Tenego Partnering

Partner Management: The Fool’s Hope of Asking What They Need – What most Tech CEOs get wrong when Starting in Partnering #8

This post is #8 in the series, Starting in Partnering: What most Tech CEOs get wrong. Click here to read previous post #7 Partner Enablement: A Glaring Gap or a Shocking Shortfall?

 

It’s difficult to talk about Partner Management, without overlapping on other typical mistakes and challenges in Company Culture, Partner Enablement, the Partnering Team and more. These are covered in other articles in the series.

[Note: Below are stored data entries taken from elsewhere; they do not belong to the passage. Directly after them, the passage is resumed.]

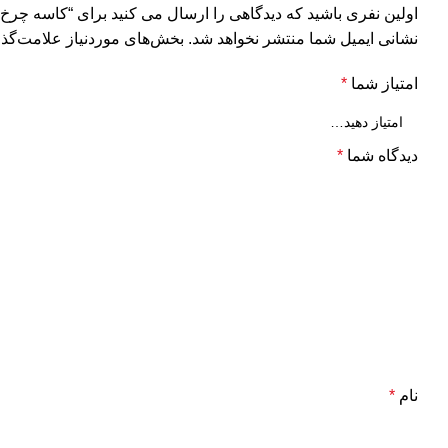
اولین نفری باشید که دیدگاهی را ارسال می کنید برای “کاسه چرخ عقب ABS تیبا عظام 8
نشانی ایمیل شما منتشر نخواهد شد.
بخش‌های موردنیاز علامت‌گذا
امتیاز شما
*
دیدگاه شما
*
نام
*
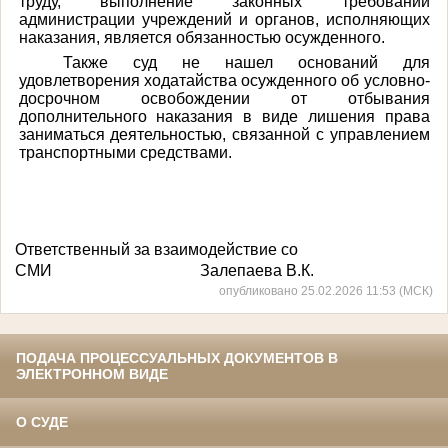
труду, выполнение законных требований
администрации учреждений и органов, исполняющих
наказания, является обязанностью осужденного.
Также суд не нашел оснований для
удовлетворения ходатайства осужденного об условно-
досрочном освобождении от отбывания
дополнительного наказания в виде лишения права
заниматься деятельностью, связанной с управлением
транспортными средствами.
Ответственный за взаимодействие со
СМИ Залепаева В.К.
опубликовано 25.02.2026 11:53 (МСК)
ПОДАЧА ПРОЦЕССУАЛЬНЫХ ДОКУМЕНТОВ В
ЭЛЕКТРОННОМ ВИДЕ
О СУДЕ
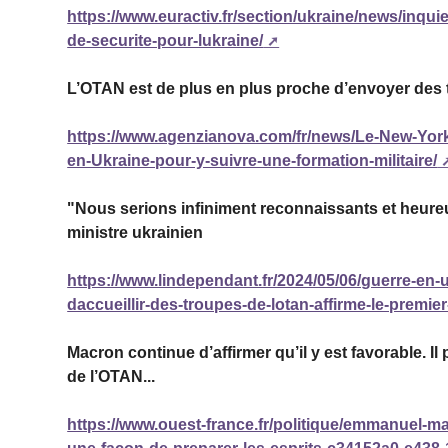
https://www.euractiv.fr/section/ukraine/news/inqu
de-securite-pour-lukraine/
L’OTAN est de plus en plus proche d’envoyer des
https://www.agenzianova.com/fr/news/Le-New-Yo
en-Ukraine-pour-y-suivre-une-formation-militaire/
"Nous serions infiniment reconnaissants et heureux
ministre ukrainien
https://www.lindependant.fr/2024/05/06/guerre-en-
daccueillir-des-troupes-de-lotan-affirme-le-premie
Macron continue d’affirmer qu’il y est favorable.
de l’OTAN...
https://www.ouest-france.fr/politique/emmanuel-m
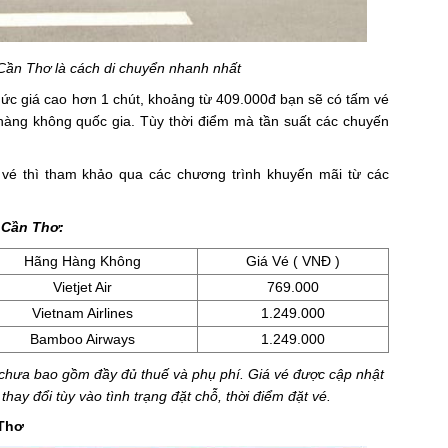
Cần Thơ là cách di chuyển nhanh nhất
 mức giá cao hơn 1 chút, khoảng từ 409.000đ bạn sẽ có tấm vé
àng không quốc gia. Tùy thời điểm mà tần suất các chuyến
vé thì tham khảo qua các chương trình khuyến mãi từ các
 Cần Thơ:
Hãng Hàng Không
Giá Vé ( VNĐ )
Vietjet Air
769.000
Vietnam Airlines
1.249.000
Bamboo Airways
1.249.000
u, chưa bao gồm đầy đủ thuế và phụ phí. Giá vé được cập nhật
hay đổi tùy vào tình trạng đặt chỗ, thời điểm đặt vé.
 Thơ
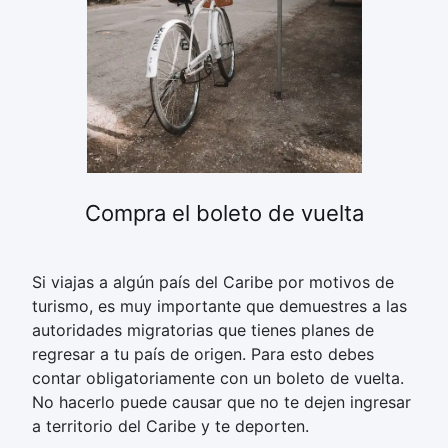
Compra el boleto de vuelta
Si viajas a algún país del Caribe por motivos de
turismo, es muy importante que demuestres a las
autoridades migratorias que tienes planes de
regresar a tu país de origen. Para esto debes
contar obligatoriamente con un boleto de vuelta.
No hacerlo puede causar que no te dejen ingresar
a territorio del Caribe y te deporten.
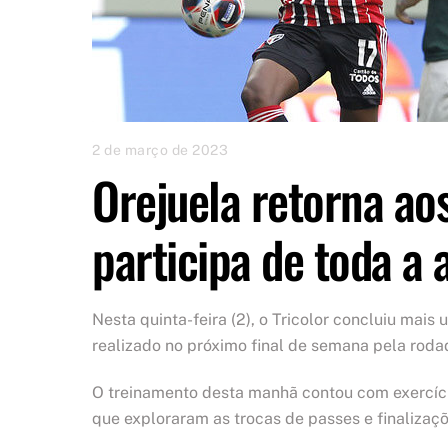
2 de março de 2023
Orejuela retorna ao
participa de toda a 
Nesta quinta-feira (2), o Tricolor concluiu mai
realizado no próximo final de semana pela roda
O treinamento desta manhã contou com exercício
que exploraram as trocas de passes e finalizaçõ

Different company cultures approach partner management differently, from trying to manage as part of the sales team to being the best intentioned for the partner’s success. Are we trying to Manage the partners when we should be Supporting the partners? BUT do we know how to support the partners?

The typical ‘misunderstandings’ in Partner Management for Tech CEOs in starting in partnering are:

Partners don’t want to be ‘managed’

Maybe the misunderstandings start with the term “Partner Management”. ‘Managed’ implies they need to be kept in line, kept focussed and working hard to meet their agreed targets. ‘Managed’ implies the partner is working for the vendor, and doesn’t speak ‘Partnering’.

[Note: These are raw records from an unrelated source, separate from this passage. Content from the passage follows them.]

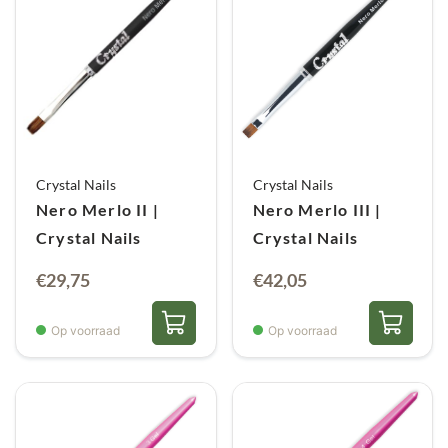
Crystal Nails
Crystal Nails
Nero Merlo II |
Nero Merlo III |
Crystal Nails
Crystal Nails
€
29,75
€
42,05
Op voorraad
Op voorraad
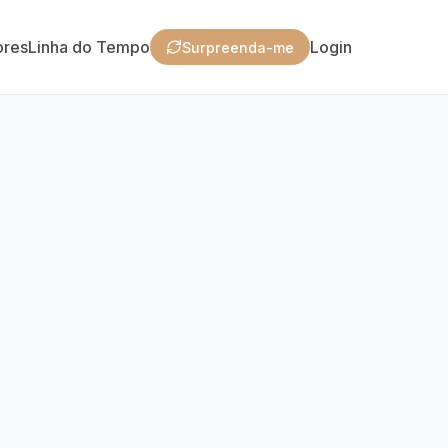
ores
Linha do Tempo
Login
Surpreenda-me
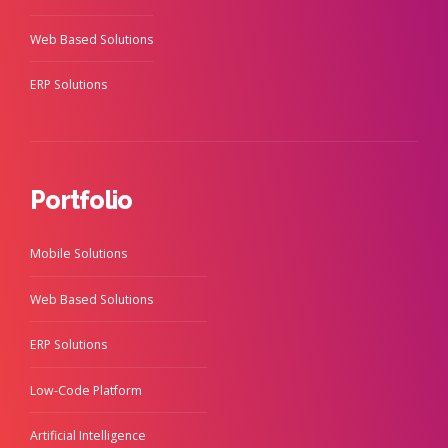
Web Based Solutions
ERP Solutions
Portfolio
Mobile Solutions
Web Based Solutions
ERP Solutions
Low-Code Platform
Artificial Intelligence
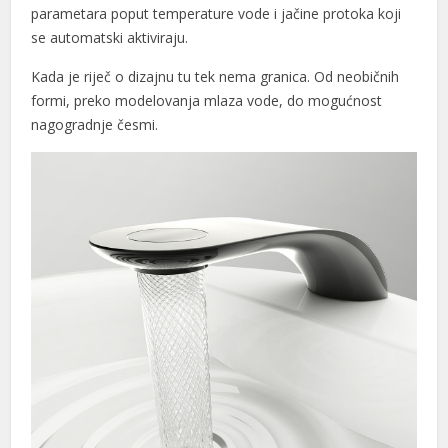
parametara poput temperature vode i jačine protoka koji
se automatski aktiviraju.
Kada je riječ o dizajnu tu tek nema granica. Od neobičnih
formi, preko modelovanja mlaza vode, do mogućnost
nagogradnje česmi.
t
et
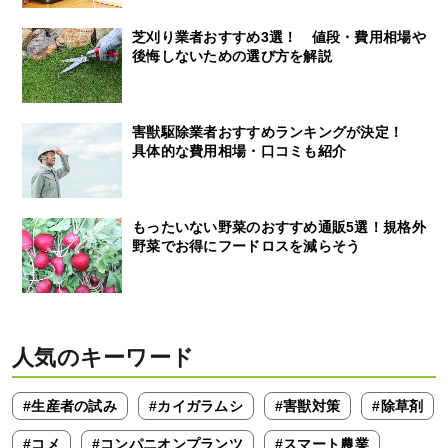
芝刈り業者おすすめ3選！ 値段・費用相場や
後悔しないための選び方を解説
害獣駆除業者おすすめランキングが決定！
具体的な費用相場・口コミも紹介
もったいない野菜のおすすめ通販5選！規格外
野菜でお得にフードロスを減らそう
人気のキーワード
#生産者の試み
#カイガラムシ
#害獣対策
#除草剤
#コメ
#コンパニオンプランツ
#スマート農業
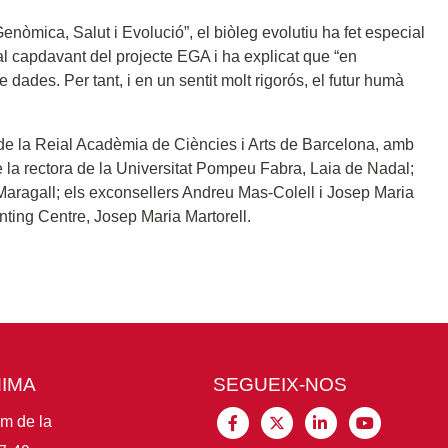
Genòmica, Salut i Evolució”, el biòleg evolutiu ha fet especial
al capdavant del projecte EGA i ha explicat que “en
e dades. Per tant, i en un sentit molt rigorós, el futur humà
u de la Reial Acadèmia de Ciències i Arts de Barcelona, amb
 la rectora de la Universitat Pompeu Fabra, Laia de Nadal;
Maragall; els exconsellers Andreu Mas-Colell i Josep Maria
ting Centre, Josep Maria Martorell.
MIMA
SEGUEIX-NOS
im de la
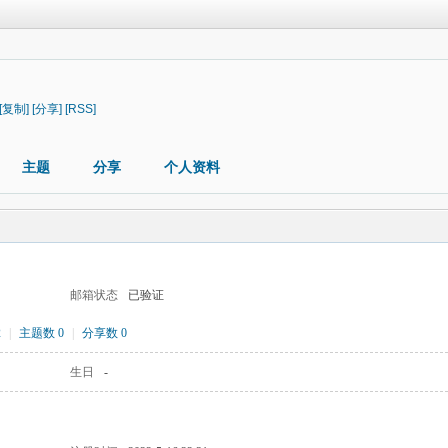
[复制]
[分享]
[RSS]
主题
分享
个人资料
邮箱状态
已验证
2
|
主题数 0
|
分享数 0
生日
-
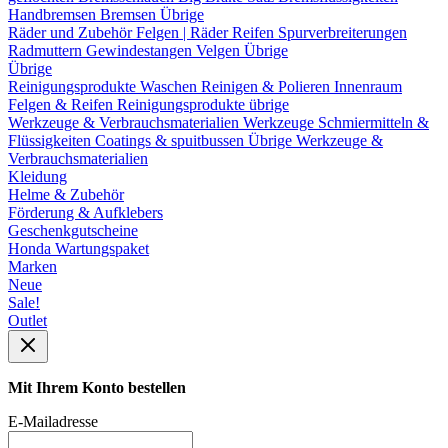
Handbremsen
Bremsen Übrige
Räder und Zubehör
Felgen | Räder
Reifen
Spurverbreiterungen
Radmuttern
Gewindestangen
Velgen Übrige
Übrige
Reinigungsprodukte
Waschen
Reinigen & Polieren
Innenraum
Felgen & Reifen
Reinigungsprodukte übrige
Werkzeuge & Verbrauchsmaterialien
Werkzeuge
Schmiermitteln &
Flüssigkeiten
Coatings & spuitbussen
Übrige Werkzeuge &
Verbrauchsmaterialien
Kleidung
Helme & Zubehör
Förderung & Aufklebers
Geschenkgutscheine
Honda Wartungspaket
Marken
Neue
Sale!
Outlet
Mit Ihrem Konto bestellen
E-Mailadresse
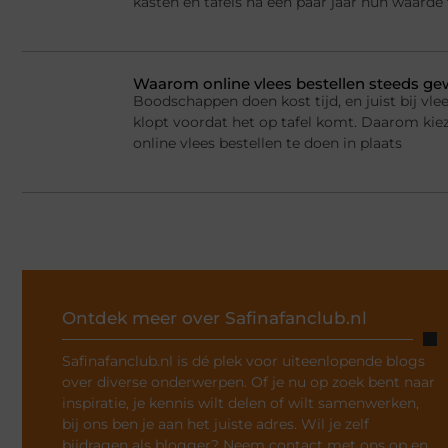
kasten en tafels na een paar jaar hun waarde
Waarom online vlees bestellen steeds g
Boodschappen doen kost tijd, en juist bij vlee
klopt voordat het op tafel komt. Daarom ki
online vlees bestellen te doen in plaats
Ontdek meer over Safinafanclub.nl
Safinafanclub.nl is dé plek voor uiteenlopende blogs
over diverse onderwerpen. Of je nu op zoek bent naar
inspiratie, je kennis wilt delen of wilt samenwerken,
bij ons ben je aan het juiste adres. Wil je zelf
bijdragen als blogger? Neem contact met ons op en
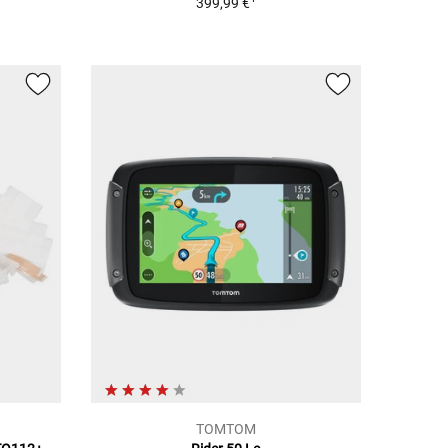
399,99 €
TOMTOM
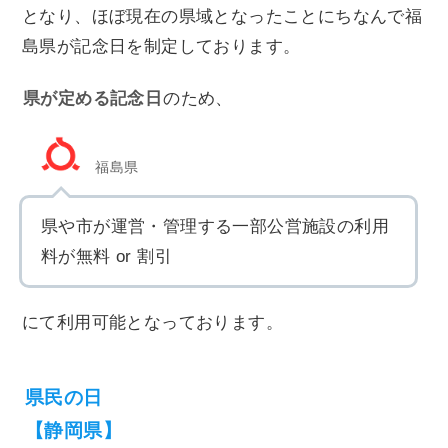
となり、ほぼ現在の県域となったことにちなんで福
島県が記念日を制定しております。
県が定める記念日
のため、
福島県
県や市が運営・管理する一部公営施設の利用
料が無料 or 割引
にて利用可能となっております。
県民の日
【静岡県】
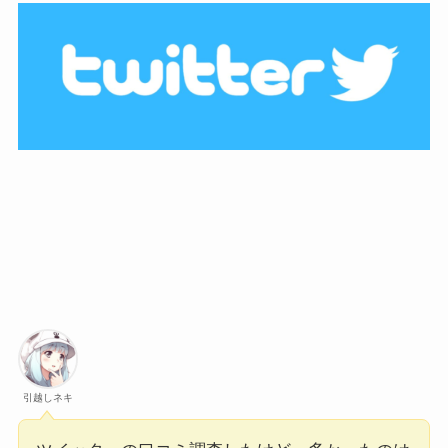
引越しネキ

“You’re Onboarded Now. Let us know if you need anything.”

As covered in the previous post, Onboarding is typically overwhelming and too much too soon for the partners. The Partner Management sins here are assuming the partners have everything they need, and that the partners know what they need.

Partners don’t know what they need. The vendor is supposed to know what is needed. Managing the combination of vendor and partner capabilities is the challenge to create the joint opportunities.

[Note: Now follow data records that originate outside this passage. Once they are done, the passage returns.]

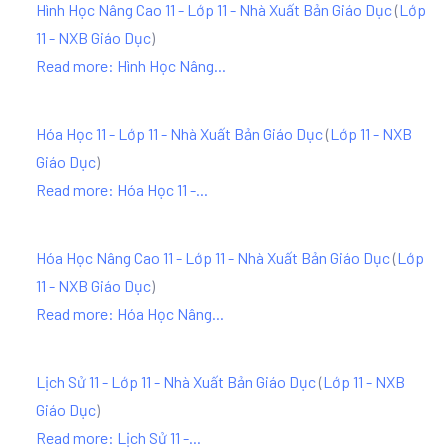
Hình Học Nâng Cao 11 - Lớp 11 - Nhà Xuất Bản Giáo Dục
(
Lớp
11 - NXB Giáo Dục
)
Read more: Hình Học Nâng...
Hóa Học 11 - Lớp 11 - Nhà Xuất Bản Giáo Dục
(
Lớp 11 - NXB
Giáo Dục
)
Read more: Hóa Học 11 -...
Hóa Học Nâng Cao 11 - Lớp 11 - Nhà Xuất Bản Giáo Dục
(
Lớp
11 - NXB Giáo Dục
)
Read more: Hóa Học Nâng...
Lịch Sử 11 - Lớp 11 - Nhà Xuất Bản Giáo Dục
(
Lớp 11 - NXB
Giáo Dục
)
Read more: Lịch Sử 11 -...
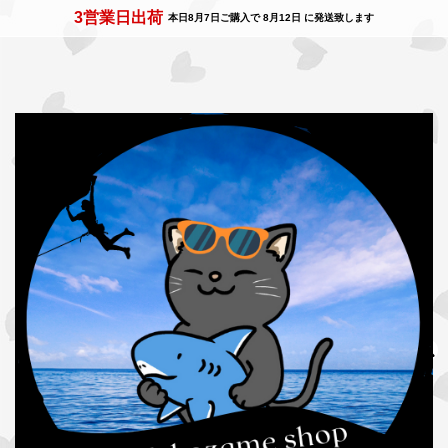
3営業日出荷
本日
8月7日
ご購入で
8月12日
に発送致します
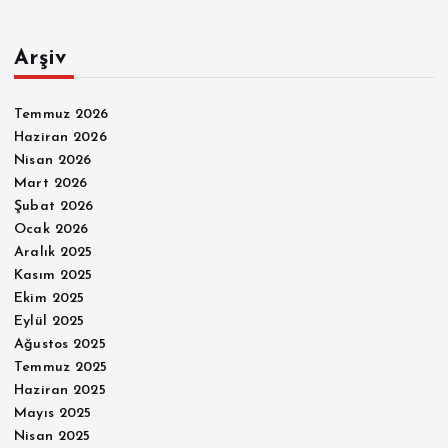
Arşiv
Temmuz 2026
Haziran 2026
Nisan 2026
Mart 2026
Şubat 2026
Ocak 2026
Aralık 2025
Kasım 2025
Ekim 2025
Eylül 2025
Ağustos 2025
Temmuz 2025
Haziran 2025
Mayıs 2025
Nisan 2025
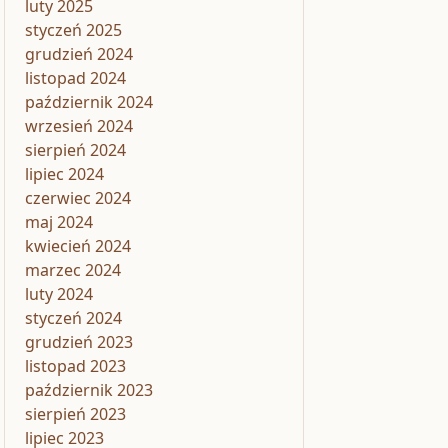
luty 2025
styczeń 2025
grudzień 2024
listopad 2024
październik 2024
wrzesień 2024
sierpień 2024
lipiec 2024
czerwiec 2024
maj 2024
kwiecień 2024
marzec 2024
luty 2024
styczeń 2024
grudzień 2023
listopad 2023
październik 2023
sierpień 2023
lipiec 2023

Partner Plans: “How much will you sell for us?”

Many partnerships fail due to the lack of a plan be implemented at agreements stage or immediately following. Many skip quickly over planning due to not knowing what should be done.

A partner’s revenue target can’t be managed, and months later before the real issues arise and maybe too late to save the partnership. As detailed in the previous post #7 Partner Enablement: A Glaring Gap or a Shocking Shortfall, the support required for the partner is underestimated.

Partner Plans assume too much in the partners readiness, overwhelm the partner with new products to learn, push too fast for results while providing too little detail to measure and manage.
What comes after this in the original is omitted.